Thursday, January 9, 2014

Monet, the garden at Giverny


Le Givre À Giverny, 1885


Coming into Giverny in Winter, Sunset (1885)


Prateria a Giverny, 1885


The entrance to Giverny under the snow, 1885


Sunset at Giverny, 1886


Meadow at Giverny, Morning Effect (1888)


Grainstack at Giverny, 1889


Springtime in Giverny, 1890


Morning on the Seine, near Giverny 1897


L’Ile aux Orties, 1897

At the beginning of May 1883, Monet and his large family rented a house and 2 acres (8,100 m2) from a local landowner. The house was situated near the main road between the towns of Vernon and Gasny at Giverny. There was a barn that doubled as a painting studio, orchards and a small garden. The house was close enough to the local schools for the children to attend and the surrounding landscape offered many suitable motifs for Monet's work.

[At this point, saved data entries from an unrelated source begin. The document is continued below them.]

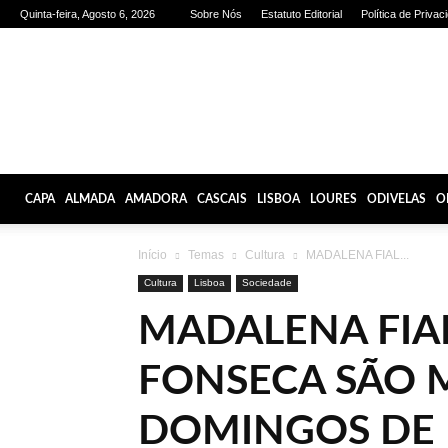
Quinta-feira, Agosto 6, 2026
Sobre Nós
Estatuto Editorial
Política de Privac
Olhares
de
Lisboa
CAPA
ALMADA
AMADORA
CASCAIS
LISBOA
LOURES
ODIVELAS
O
Início
Temas
Cultura
MADALENA FIAL...
Cultura
Lisboa
Sociedade
MADALENA FIA
FONSECA SÃO M
DOMINGOS DE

The family worked and built up the gardens and Monet's fortunes began to change for the better as his dealer Paul Durand-Ruel had increasing success in selling his paintings. By November 1890, Monet was prosperous enough to buy the house, the surrounding buildings and the land for his gardens. During the 1890s, Monet built a greenhouse and a second studio, a spacious building well lit with skylights.

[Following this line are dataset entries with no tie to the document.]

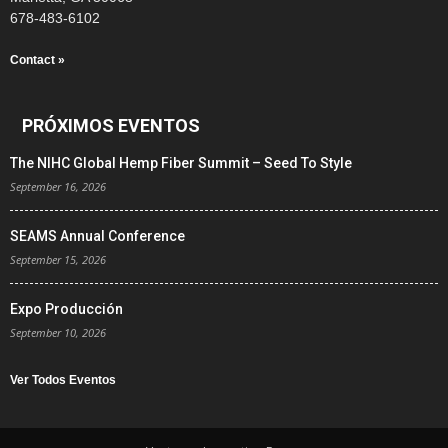
678-483-6102
Contact »
PRÓXIMOS EVENTOS
The NIHC Global Hemp Fiber Summit – Seed To Style
September 16, 2026
SEAMS Annual Conference
September 15, 2026
Expo Producción
September 10, 2026
Ver Todos Eventos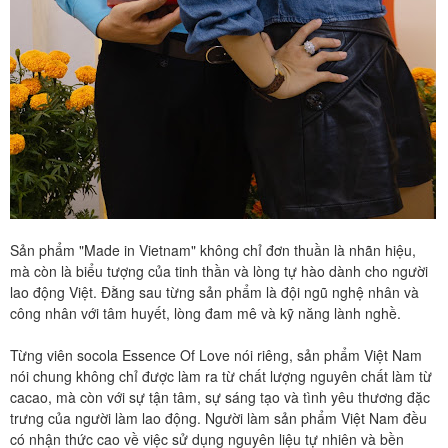
Sản phẩm "Made in Vietnam" không chỉ đơn thuần là nhãn hiệu,
mà còn là biểu tượng của tinh thần và lòng tự hào dành cho người
lao động Việt. Đằng sau từng sản phẩm là đội ngũ nghệ nhân và
công nhân với tâm huyết, lòng đam mê và kỹ năng lành nghề.
Từng viên socola Essence Of Love nói riêng, sản phẩm Việt Nam
nói chung không chỉ được làm ra từ chất lượng nguyên chất làm từ
cacao, mà còn với sự tận tâm, sự sáng tạo và tình yêu thương đặc
trưng của người làm lao động. Người làm sản phẩm Việt Nam đều
có nhận thức cao về việc sử dụng nguyên liệu tự nhiên và bền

Monet wrote daily instructions to his gardener, precise designs and layouts for plantings, and invoices for his floral purchases and his collection of botany books. As Monet's wealth grew, his garden evolved. He remained its architect, even after he hired seven gardeners.

Monet purchased additional land with a water meadow. In 1893 he began a vast landscaping project which included lily ponds that would become the subjects of his best known works. White water lilies local to France were planted along with imported cultivars from South America and Egypt, resulting in a range of colours including yellow, blue and white lilies that turned pink with age.
In 1899 he began painting the water lilies, first in vertical views with a Japanese bridge as a central feature, and later on the series of large-scale paintings that was to occupy him continuously for the next 20 years of his life. This scenery, with its alternating light and mirror-like reflections, became an integral part of his work. Monet had achieved, according to Gary Tinterow (Museum of Fine Arts, Houston), a completely new, fluid, and audacious style of painting by the mid-1910s in which the water lily pond became the starting point for an essentially abstract form of art.